September 25, 2017

EU mission will not interfere in election process: chief observer

Alexander Graf Lambsdorff, chief observer of the EU’s election observation mission speaks at a press conference marking the conclusion of his five-day visit to Myanmar in Yangon yesterday.
Alexander Graf Lambsdorff, chief observer of the EU’s election observation mission speaks at a press conference marking the conclusion of his five-day visit to Myanmar in Yangon yesterday.
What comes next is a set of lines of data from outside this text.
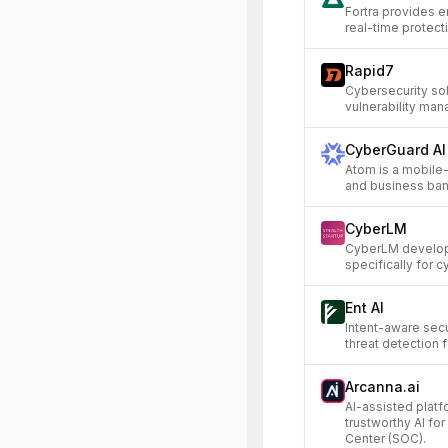
Fortra provides e
real-time protect
Rapid7
Cybersecurity so
vulnerability ma
CyberGuard AI
Atom is a mobile-
and business bank
CyberLM
CyberLM develop
specifically for c
Ent AI
Intent-aware secu
threat detection f
Arcanna.ai
AI-assisted platf
trustworthy AI fo
Center (SOC).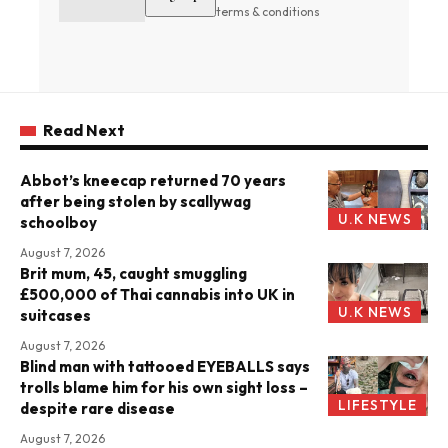
terms & conditions
Read Next
Abbot’s kneecap returned 70 years
after being stolen by scallywag
U.K NEWS
schoolboy
August 7, 2026
Brit mum, 45, caught smuggling
£500,000 of Thai cannabis into UK in
U.K NEWS
suitcases
August 7, 2026
Blind man with tattooed EYEBALLS says
trolls blame him for his own sight loss –
LIFESTYLE
despite rare disease
August 7, 2026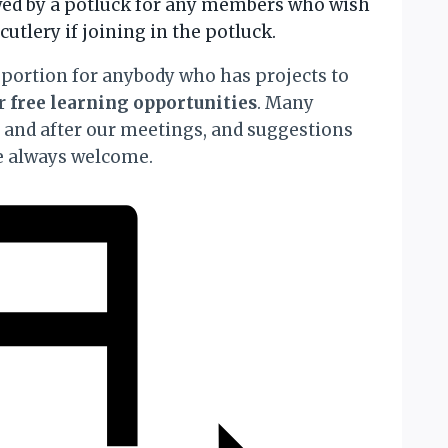
owed by a potluck for any members who wish
cutlery if joining in the potluck.
portion for anybody who has projects to
or
free learning opportunities
. Many
t and after our meetings, and suggestions
re always welcome.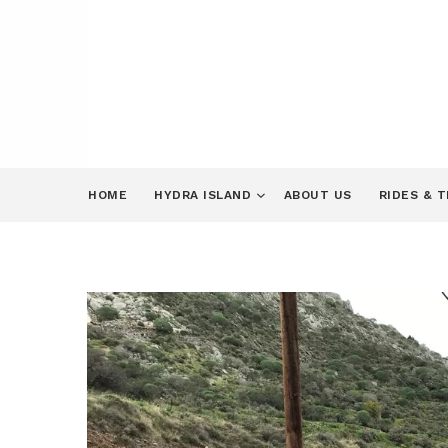
HOME
HYDRA ISLAND
ABOUT US
RIDES & 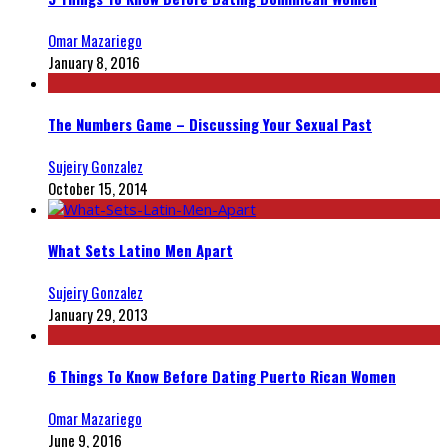
Omar Mazariego
January 8, 2016
The Numbers Game – Discussing Your Sexual Past
Sujeiry Gonzalez
October 15, 2014
What Sets Latino Men Apart
Sujeiry Gonzalez
January 29, 2013
6 Things To Know Before Dating Puerto Rican Women
Omar Mazariego
June 9, 2016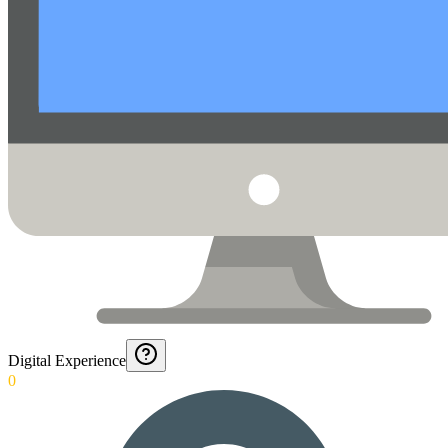
Digital Experience
0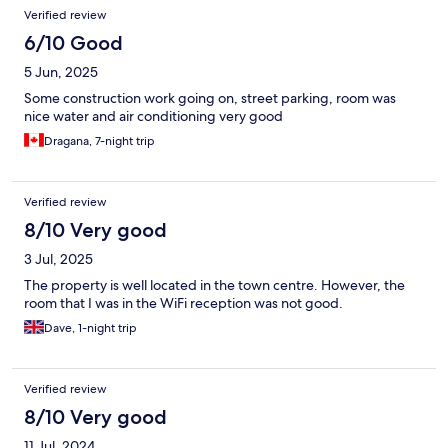
Verified review
6/10 Good
5 Jun, 2025
Some construction work going on, street parking, room was
nice water and air conditioning very good
Dragana, 7-night trip
Verified review
8/10 Very good
3 Jul, 2025
The property is well located in the town centre. However, the
room that I was in the WiFi reception was not good.
Dave, 1-night trip
Verified review
8/10 Very good
11 Jul, 2024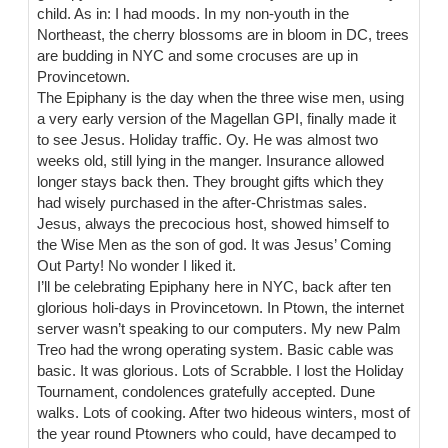
child. As in: I had moods. In my non-youth in the
Northeast, the cherry blossoms are in bloom in DC, trees
are budding in NYC and some crocuses are up in
Provincetown.
The Epiphany is the day when the three wise men, using
a very early version of the Magellan GPI, finally made it
to see Jesus. Holiday traffic. Oy. He was almost two
weeks old, still lying in the manger. Insurance allowed
longer stays back then. They brought gifts which they
had wisely purchased in the after-Christmas sales.
Jesus, always the precocious host, showed himself to
the Wise Men as the son of god. It was Jesus’ Coming
Out Party! No wonder I liked it.
I’ll be celebrating Epiphany here in NYC, back after ten
glorious holi-days in Provincetown. In Ptown, the internet
server wasn’t speaking to our computers. My new Palm
Treo had the wrong operating system. Basic cable was
basic. It was glorious. Lots of Scrabble. I lost the Holiday
Tournament, condolences gratefully accepted. Dune
walks. Lots of cooking. After two hideous winters, most of
the year round Ptowners who could, have decamped to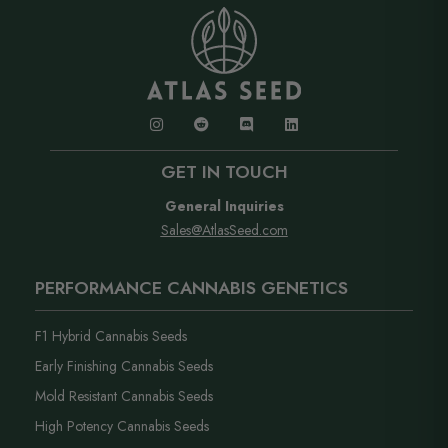
GET IN TOUCH
General Inquiries
Sales@AtlasSeed.com
PERFORMANCE CANNABIS GENETICS
F1 Hybrid Cannabis Seeds
Early Finishing Cannabis Seeds
Mold Resistant Cannabis Seeds
High Potency Cannabis Seeds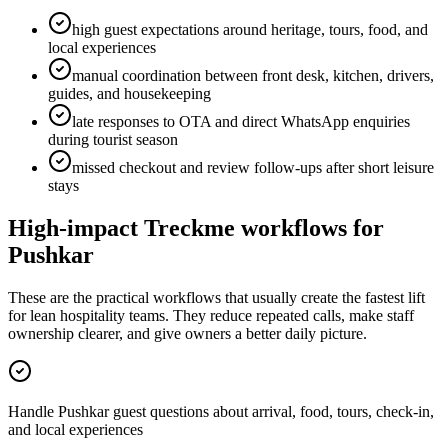
high guest expectations around heritage, tours, food, and
local experiences
manual coordination between front desk, kitchen, drivers,
guides, and housekeeping
late responses to OTA and direct WhatsApp enquiries
during tourist season
missed checkout and review follow-ups after short leisure
stays
High-impact Treckme workflows for
Pushkar
These are the practical workflows that usually create the fastest lift
for lean hospitality teams. They reduce repeated calls, make staff
ownership clearer, and give owners a better daily picture.
Handle Pushkar guest questions about arrival, food, tours, check-in,
and local experiences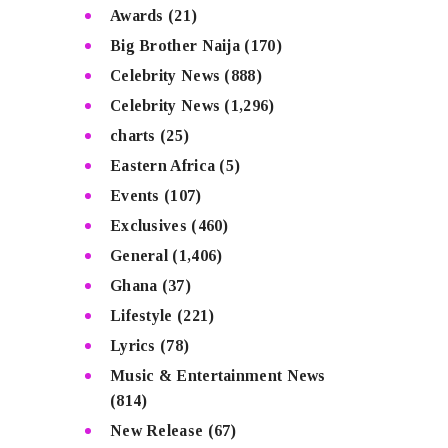
Awards
(21)
Big Brother Naija
(170)
Celebrity News
(888)
Celebrity News
(1,296)
charts
(25)
Eastern Africa
(5)
Events
(107)
Exclusives
(460)
General
(1,406)
Ghana
(37)
Lifestyle
(221)
Lyrics
(78)
Music & Entertainment News
(814)
New Release
(67)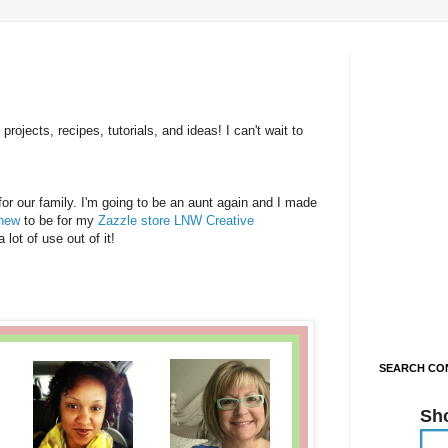
rojects, recipes, tutorials, and ideas! I can't wait to
or our family. I'm going to be an aunt again and I made
phew
to be for my
Zazzle store LNW Creative
ot of use out of it!
SEARCH CON
Sh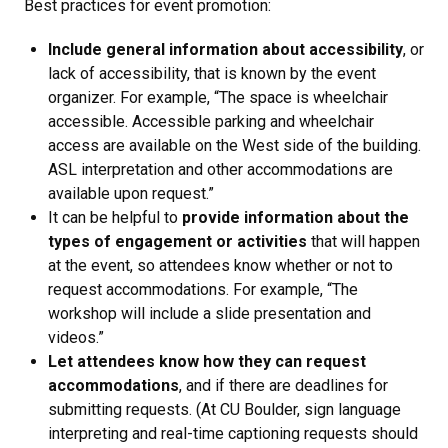
Best practices for event promotion:
Include general information about accessibility
, or
lack of accessibility, that is known by the event
organizer. For example, “The space is wheelchair
accessible. Accessible parking and wheelchair
access are available on the West side of the building.
ASL interpretation and other accommodations are
available upon request.”
It can be helpful to
provide information about the
types of engagement or activities
that will happen
at the event, so attendees know whether or not to
request accommodations. For example, “The
workshop will include a slide presentation and
videos.”
Let attendees know how they can request
accommodations
, and if there are deadlines for
submitting requests. (At CU Boulder, sign language
interpreting and real-time captioning requests should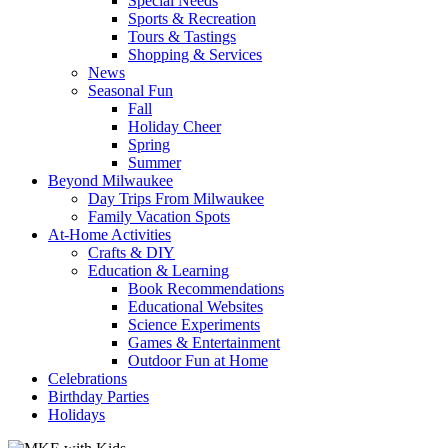
Special Needs
Sports & Recreation
Tours & Tastings
Shopping & Services
News
Seasonal Fun
Fall
Holiday Cheer
Spring
Summer
Beyond Milwaukee
Day Trips From Milwaukee
Family Vacation Spots
At-Home Activities
Crafts & DIY
Education & Learning
Book Recommendations
Educational Websites
Science Experiments
Games & Entertainment
Outdoor Fun at Home
Celebrations
Birthday Parties
Holidays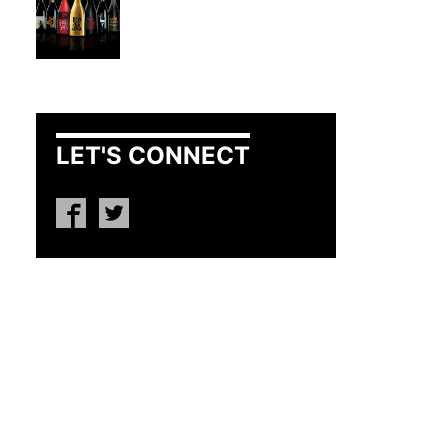
LET'S CONNECT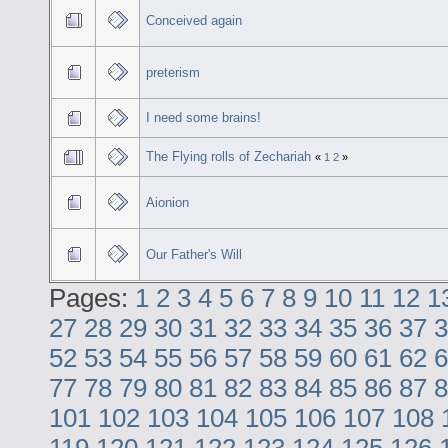
Conceived again
preterism
I need some brains!
The Flying rolls of Zechariah
«
1
2
»
Aionion
Our Father's Will
Pages:
1
2
3
4
5
6
7
8
9
10
11
12
1
27
28
29
30
31
32
33
34
35
36
37
3
52
53
54
55
56
57
58
59
60
61
62
6
77
78
79
80
81
82
83
84
85
86
87
8
101
102
103
104
105
106
107
108
119
120
121
122
123
124
125
126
The European Union’s election observation mission is solely focused on the credibility of Myanmar’s general election of 8 November and it will not engage in partisan activities, said Chief Observer Alexander Graf Lambsdorff yesterday.
We do not care who wins the elections: what we do care about is to ensure the election is credible and transparent,” the mission chief said during a press conference in Yangon yesterday.
“Another thing we will not do is take instructions from anyone; whether it be an EU institution, a member state, a Myanmar government agency, the election commission or what not.”
The mission chief, who is also the deputy speaker of the EU’s parliament, said the EU’s observer mission will not interfere in electoral processes.
“These are the elections of the Myanmar people. We are observers. We will not interfere if we see something that we believe does not correspond to international standards or some regulations.”
He explained that the mission of election observation will conduct a comprehensive analysis of the electoral process — prior to, on and after the general election of 8 November.
The mission will issue a preliminary statement two days after the elections and a final report with technical recommendations for future elections will be published three-to-four months after the election, he told the press conference.
Voting, counting and tabulation of results, the resolution of election related disputes will be included in the mission’s analysis.
The chief observer has met with a number of senior government officials, including the Commander-in-Chief of Defence Services Senior General Min Aung Hlaing, Union Parliament Speaker Thura U Shwe Mann and the chairman of the Union Election Commission U Tin Aye.
During his five-day visit to Myanmar, Mr Graf Lambsdorff also met with the leaders of the country’s two major parties, the USDP and NLD, and representatives from civil society groups. He also observed political candidates’ campaigning in Yangon and Mandalay regions.
He told the media that the Commander-in-Chief agreed that the election observation team should have access to military polling stations to observe voting procedures.
He said that the EU team of 150 observers will travel widely to carry out their duties, including regions inhabited by ethnic minority groups.
The EU’s election observation mission arrived in Myanmar on 26 September with a core team of eight analysts. Thirty long-term observers were deployed on 11 October. Another 62 short-term observers, together with a delegation comprising members of the European Parliament and EU diplomats, will be present in Myanmar on the day of the election, according to a press release issued at the press conference yesterday.
Caption: Alexander Graf Lambsdorff, chief observer of the EU’s election observation mission speaks at a press conference marking the conclusion of his five-day visit to Myanmar in Yangon yesterday.— Photo: Ye Myint
Caption: Together with press and public outreach officer Eberhard Laue (far left) and deputy chief observer Mark Stevens (far right), Alexander Graf Lambsdorff (middle), chief observer of EU’s election observation mission, addresses a press conference in Yangon yesterday.